Objective: The International Classification of Functioning, Disability and Health (ICF) is used increasingly to describe and classify functioning in medicine without being a psychometrically sound measure. All categories of the ICF are quantified using the same generic 0-4 scale. The objective of this study was to assess observer agreement when describing and classifying functioning with the ICF.
Design: A second-level category of the ICF, d430 lifting and carrying objects, was used as an example. To the qualifiers of this category, clinically meaningful definitions were assigned. Data were collected in a cross-sectional survey with repeated measurement. We report raw, specific and chance-corrected measures or agreement, a graphical method and the results of log-linear models for ordinal agreement.
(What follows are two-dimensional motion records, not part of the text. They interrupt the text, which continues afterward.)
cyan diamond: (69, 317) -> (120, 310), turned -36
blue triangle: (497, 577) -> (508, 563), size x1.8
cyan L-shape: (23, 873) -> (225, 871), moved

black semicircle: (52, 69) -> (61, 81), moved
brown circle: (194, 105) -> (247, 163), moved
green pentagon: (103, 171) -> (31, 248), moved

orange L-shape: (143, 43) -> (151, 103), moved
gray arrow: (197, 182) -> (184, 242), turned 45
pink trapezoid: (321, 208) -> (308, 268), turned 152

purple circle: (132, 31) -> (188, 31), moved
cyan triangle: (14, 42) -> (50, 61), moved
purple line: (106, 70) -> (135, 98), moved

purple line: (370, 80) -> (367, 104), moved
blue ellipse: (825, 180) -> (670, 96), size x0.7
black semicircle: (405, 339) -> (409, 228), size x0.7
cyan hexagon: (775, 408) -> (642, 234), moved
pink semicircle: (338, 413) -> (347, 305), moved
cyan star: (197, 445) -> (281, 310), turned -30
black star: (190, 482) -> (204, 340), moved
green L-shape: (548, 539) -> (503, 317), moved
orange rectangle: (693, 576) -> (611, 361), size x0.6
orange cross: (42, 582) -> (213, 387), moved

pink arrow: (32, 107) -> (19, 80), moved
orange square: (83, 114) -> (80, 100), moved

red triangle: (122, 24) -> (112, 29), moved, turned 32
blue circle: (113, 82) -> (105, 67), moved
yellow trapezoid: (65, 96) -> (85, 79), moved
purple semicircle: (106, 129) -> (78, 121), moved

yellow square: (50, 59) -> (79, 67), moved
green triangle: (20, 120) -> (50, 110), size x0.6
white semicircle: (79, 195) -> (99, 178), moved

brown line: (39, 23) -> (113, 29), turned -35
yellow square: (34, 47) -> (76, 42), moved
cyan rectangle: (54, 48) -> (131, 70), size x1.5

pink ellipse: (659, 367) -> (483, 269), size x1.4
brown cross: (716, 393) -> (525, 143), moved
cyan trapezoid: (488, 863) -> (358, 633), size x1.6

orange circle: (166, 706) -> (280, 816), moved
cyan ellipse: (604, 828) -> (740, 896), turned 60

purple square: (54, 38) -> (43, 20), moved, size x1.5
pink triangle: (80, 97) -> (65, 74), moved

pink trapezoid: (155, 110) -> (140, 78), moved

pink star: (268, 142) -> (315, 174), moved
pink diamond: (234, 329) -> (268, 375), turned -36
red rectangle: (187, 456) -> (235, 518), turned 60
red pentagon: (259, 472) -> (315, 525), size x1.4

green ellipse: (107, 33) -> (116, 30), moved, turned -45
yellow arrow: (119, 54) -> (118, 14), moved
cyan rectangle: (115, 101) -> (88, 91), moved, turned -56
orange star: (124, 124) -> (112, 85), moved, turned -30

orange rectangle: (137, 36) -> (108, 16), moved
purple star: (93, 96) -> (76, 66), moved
Subjects/patients: A convenience sample of patients requiring physical therapy in an acute hospital.
Results: Twenty-five patients were assessed twice by 2 observers. Raw agreement was 0.52. Kappa was 0.36, indicating fair agreement. Different hierarchical log-linear models indicated that the strength of agreement was not homogeneous over all categories.
Conclusion: Observer agreement has to be evaluated when describing and classifying functioning using the ICF Qualifiers'scale. When assessing inter-observer reliability, the first step is to calculate a summary statistic. Modelling agreement yields valuable insight into the structure of a contingency table, which can lead to further improvement of the scale.